What this task involves: Search the data below, and report every line in which "Magazín" occurs.

[Entries taken from a collection]
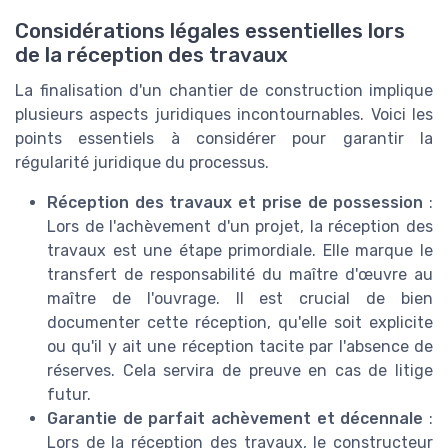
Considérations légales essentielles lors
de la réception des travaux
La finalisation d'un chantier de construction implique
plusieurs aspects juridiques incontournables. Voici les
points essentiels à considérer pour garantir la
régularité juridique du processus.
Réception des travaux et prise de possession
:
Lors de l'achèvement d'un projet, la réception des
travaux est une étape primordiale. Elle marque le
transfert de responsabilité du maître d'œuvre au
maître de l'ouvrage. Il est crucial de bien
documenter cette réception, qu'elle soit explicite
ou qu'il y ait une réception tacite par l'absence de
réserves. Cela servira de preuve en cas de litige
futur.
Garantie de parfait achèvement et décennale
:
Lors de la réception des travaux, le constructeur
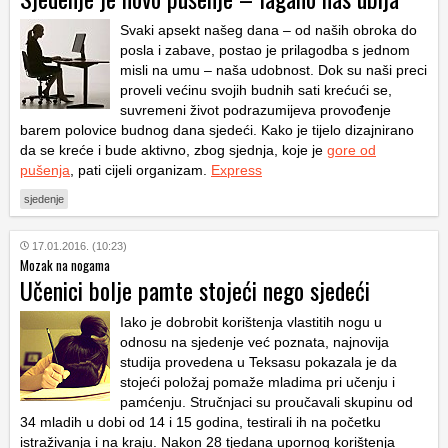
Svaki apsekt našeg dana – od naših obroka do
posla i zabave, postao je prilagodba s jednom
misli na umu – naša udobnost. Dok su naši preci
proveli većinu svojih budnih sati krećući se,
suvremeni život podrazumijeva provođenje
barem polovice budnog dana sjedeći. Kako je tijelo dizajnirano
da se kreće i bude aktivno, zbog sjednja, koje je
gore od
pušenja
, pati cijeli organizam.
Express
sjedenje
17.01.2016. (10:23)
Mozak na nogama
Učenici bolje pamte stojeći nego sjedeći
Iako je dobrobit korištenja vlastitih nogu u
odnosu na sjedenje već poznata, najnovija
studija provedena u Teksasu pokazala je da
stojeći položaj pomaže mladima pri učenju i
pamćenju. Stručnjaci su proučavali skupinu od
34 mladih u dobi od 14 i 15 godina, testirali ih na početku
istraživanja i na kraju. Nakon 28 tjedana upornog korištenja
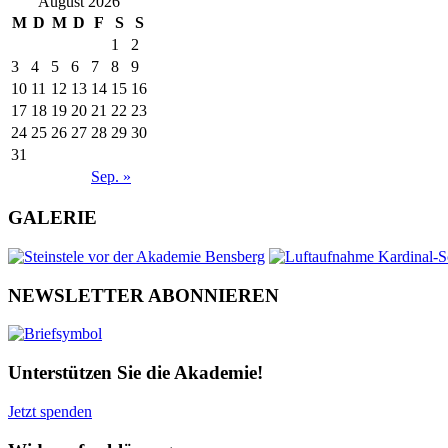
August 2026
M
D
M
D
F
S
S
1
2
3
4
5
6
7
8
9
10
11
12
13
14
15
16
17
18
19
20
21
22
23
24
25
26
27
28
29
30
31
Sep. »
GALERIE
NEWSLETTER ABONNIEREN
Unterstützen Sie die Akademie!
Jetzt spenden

* * *

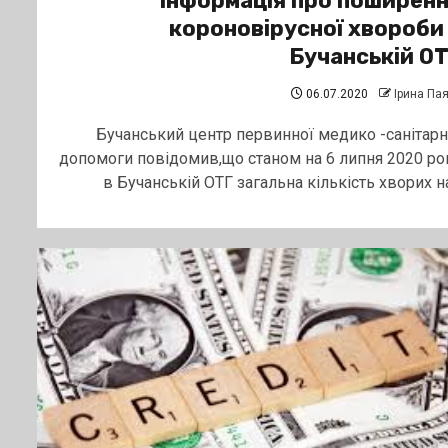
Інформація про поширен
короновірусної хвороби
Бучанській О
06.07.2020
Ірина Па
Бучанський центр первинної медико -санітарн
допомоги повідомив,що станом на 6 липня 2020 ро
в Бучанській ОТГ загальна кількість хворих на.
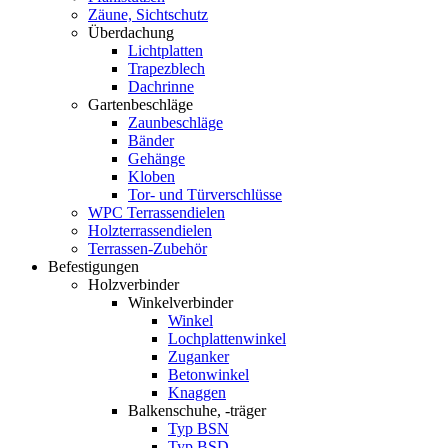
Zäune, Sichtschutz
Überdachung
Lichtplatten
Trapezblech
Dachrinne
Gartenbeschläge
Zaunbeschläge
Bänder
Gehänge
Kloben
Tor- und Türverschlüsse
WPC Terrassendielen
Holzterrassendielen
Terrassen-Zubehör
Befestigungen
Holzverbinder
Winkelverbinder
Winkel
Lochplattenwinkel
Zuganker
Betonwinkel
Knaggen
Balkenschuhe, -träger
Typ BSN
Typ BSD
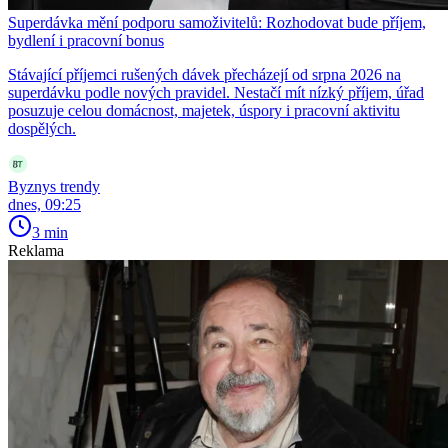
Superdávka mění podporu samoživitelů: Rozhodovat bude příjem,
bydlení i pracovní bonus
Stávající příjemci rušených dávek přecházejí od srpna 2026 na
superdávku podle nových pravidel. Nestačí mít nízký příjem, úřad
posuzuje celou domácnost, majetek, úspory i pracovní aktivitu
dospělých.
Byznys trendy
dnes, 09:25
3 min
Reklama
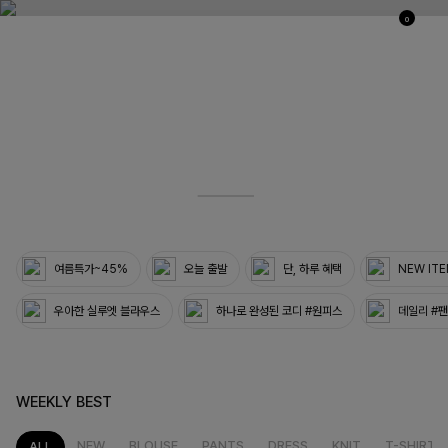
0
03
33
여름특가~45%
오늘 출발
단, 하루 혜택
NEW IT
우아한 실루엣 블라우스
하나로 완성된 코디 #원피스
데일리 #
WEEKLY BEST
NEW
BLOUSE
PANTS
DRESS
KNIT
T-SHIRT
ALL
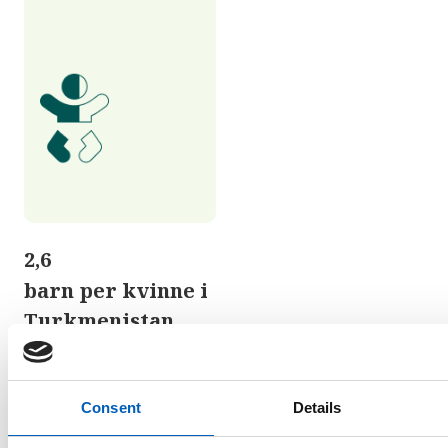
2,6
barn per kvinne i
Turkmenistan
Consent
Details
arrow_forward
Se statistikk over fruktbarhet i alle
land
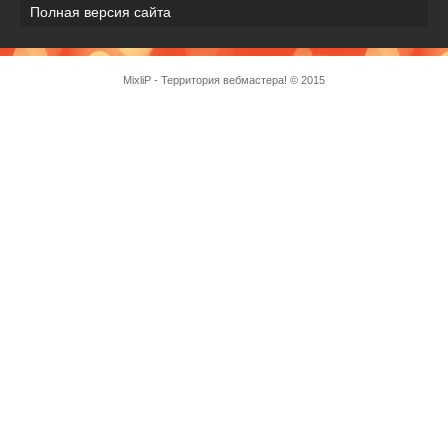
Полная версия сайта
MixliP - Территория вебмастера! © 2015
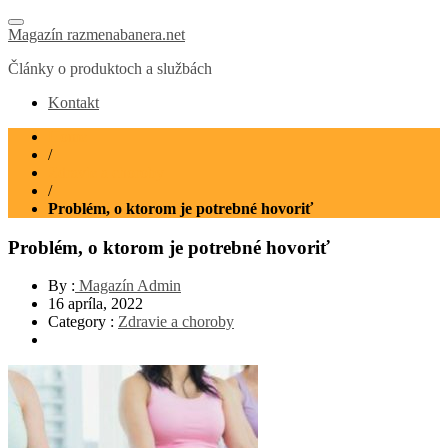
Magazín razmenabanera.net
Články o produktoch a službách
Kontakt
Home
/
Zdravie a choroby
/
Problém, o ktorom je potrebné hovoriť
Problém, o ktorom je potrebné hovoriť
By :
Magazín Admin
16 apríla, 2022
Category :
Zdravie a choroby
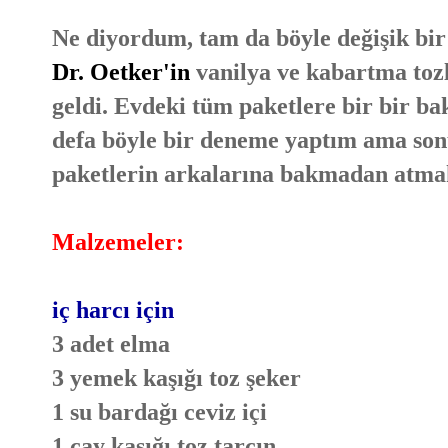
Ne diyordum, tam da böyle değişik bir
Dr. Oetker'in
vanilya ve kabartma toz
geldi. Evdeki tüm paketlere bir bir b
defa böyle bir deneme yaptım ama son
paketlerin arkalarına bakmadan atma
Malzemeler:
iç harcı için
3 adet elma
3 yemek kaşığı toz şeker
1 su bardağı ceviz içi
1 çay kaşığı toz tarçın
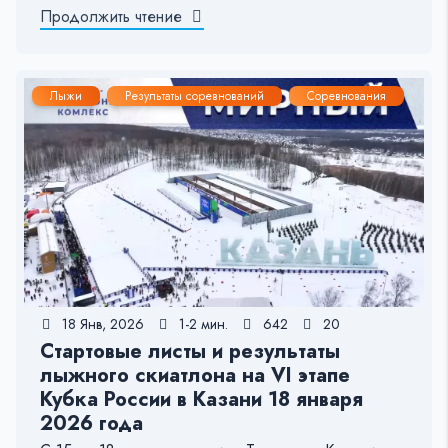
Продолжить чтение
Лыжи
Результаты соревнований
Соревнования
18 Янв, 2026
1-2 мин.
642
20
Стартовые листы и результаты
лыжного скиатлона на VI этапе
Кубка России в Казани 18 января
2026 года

...

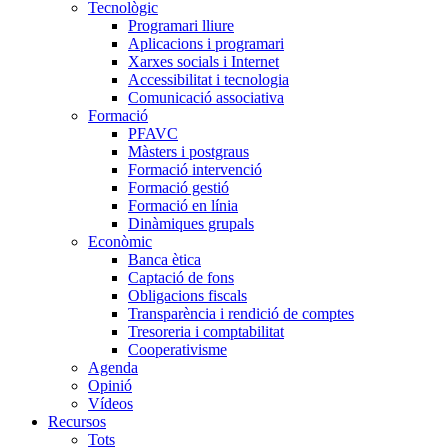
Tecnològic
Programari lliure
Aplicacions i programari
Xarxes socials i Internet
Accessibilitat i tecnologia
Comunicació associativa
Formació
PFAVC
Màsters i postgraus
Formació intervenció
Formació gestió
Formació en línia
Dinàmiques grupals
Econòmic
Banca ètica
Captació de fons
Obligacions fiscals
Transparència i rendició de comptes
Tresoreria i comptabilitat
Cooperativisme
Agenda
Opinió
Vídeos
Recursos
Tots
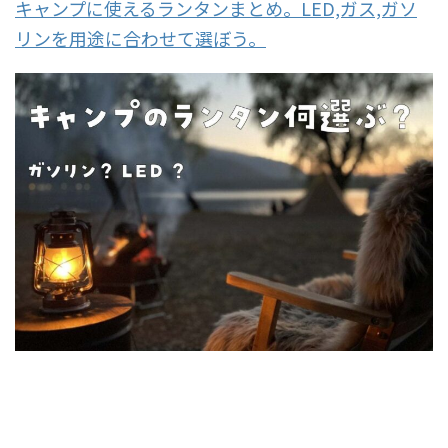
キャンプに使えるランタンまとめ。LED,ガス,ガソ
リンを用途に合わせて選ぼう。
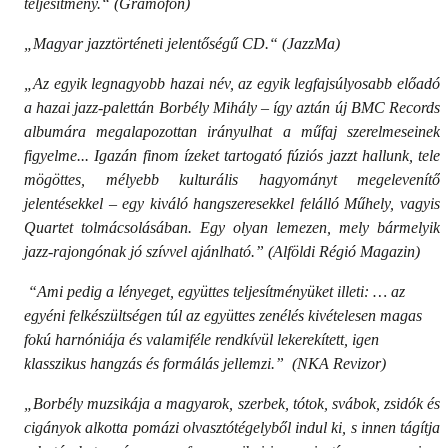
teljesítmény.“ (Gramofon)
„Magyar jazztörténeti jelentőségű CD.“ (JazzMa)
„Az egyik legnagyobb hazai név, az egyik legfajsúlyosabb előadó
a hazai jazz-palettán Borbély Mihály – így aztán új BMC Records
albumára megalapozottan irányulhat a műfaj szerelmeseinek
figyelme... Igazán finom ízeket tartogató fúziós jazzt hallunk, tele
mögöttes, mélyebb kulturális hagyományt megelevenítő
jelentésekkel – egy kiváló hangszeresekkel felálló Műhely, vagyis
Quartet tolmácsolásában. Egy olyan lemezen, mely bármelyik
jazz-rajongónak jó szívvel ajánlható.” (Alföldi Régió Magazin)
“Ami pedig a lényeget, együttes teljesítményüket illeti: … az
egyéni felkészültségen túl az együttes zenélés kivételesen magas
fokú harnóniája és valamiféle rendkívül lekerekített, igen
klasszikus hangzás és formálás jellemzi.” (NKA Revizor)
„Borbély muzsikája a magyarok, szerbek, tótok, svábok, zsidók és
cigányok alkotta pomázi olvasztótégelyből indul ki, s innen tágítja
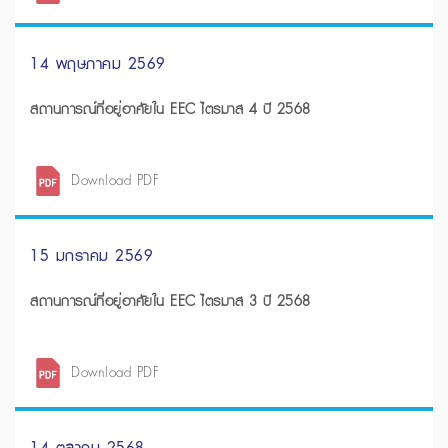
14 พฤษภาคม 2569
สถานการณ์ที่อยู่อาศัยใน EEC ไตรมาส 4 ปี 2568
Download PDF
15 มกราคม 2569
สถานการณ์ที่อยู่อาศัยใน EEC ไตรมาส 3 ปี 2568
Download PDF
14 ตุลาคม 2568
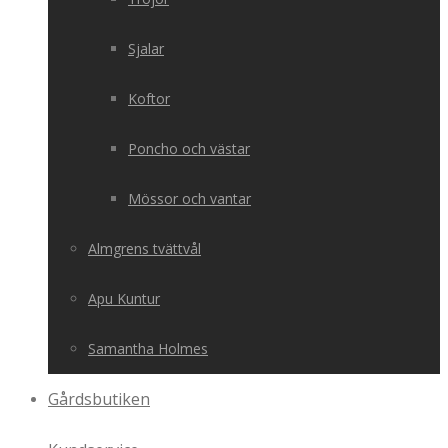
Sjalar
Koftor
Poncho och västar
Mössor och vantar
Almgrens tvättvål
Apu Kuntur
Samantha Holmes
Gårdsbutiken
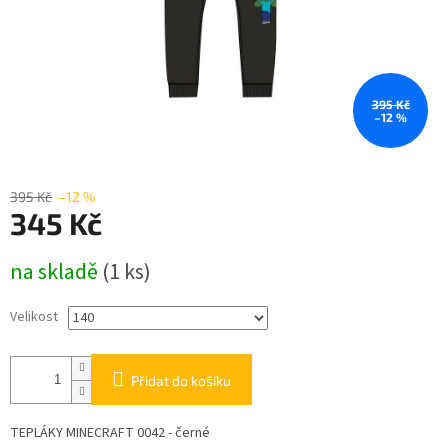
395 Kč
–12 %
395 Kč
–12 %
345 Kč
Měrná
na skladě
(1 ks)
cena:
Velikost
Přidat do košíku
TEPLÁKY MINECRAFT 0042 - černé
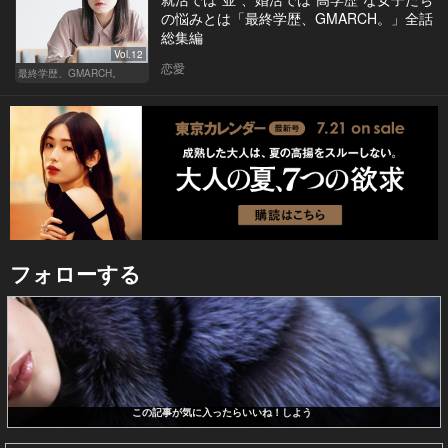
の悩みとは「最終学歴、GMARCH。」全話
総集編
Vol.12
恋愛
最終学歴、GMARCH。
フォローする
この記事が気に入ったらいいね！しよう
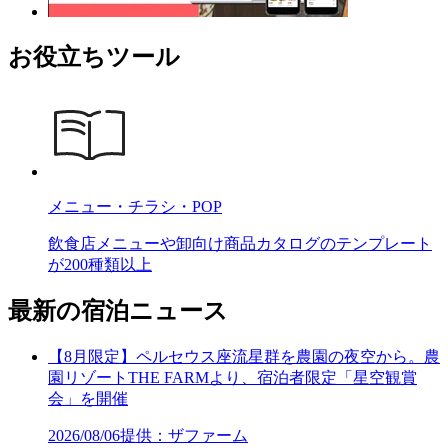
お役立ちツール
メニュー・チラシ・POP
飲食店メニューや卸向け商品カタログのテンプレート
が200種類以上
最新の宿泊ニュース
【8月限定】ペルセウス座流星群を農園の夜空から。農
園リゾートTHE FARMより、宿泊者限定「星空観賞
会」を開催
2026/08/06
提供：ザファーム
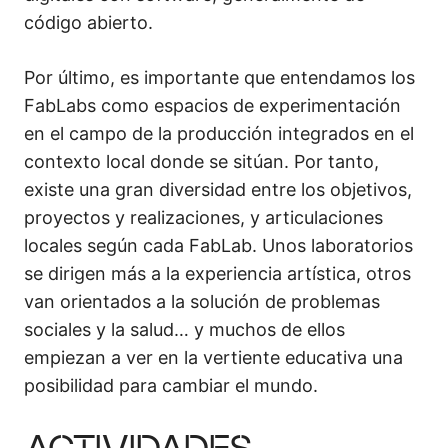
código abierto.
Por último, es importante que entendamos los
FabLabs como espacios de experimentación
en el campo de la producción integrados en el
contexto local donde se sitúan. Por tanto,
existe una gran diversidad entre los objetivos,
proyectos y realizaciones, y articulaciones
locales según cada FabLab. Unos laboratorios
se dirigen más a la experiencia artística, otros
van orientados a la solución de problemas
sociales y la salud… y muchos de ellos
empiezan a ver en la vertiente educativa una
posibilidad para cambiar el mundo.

Written solution:
Magazín razmenabanera.net
Magazín Admin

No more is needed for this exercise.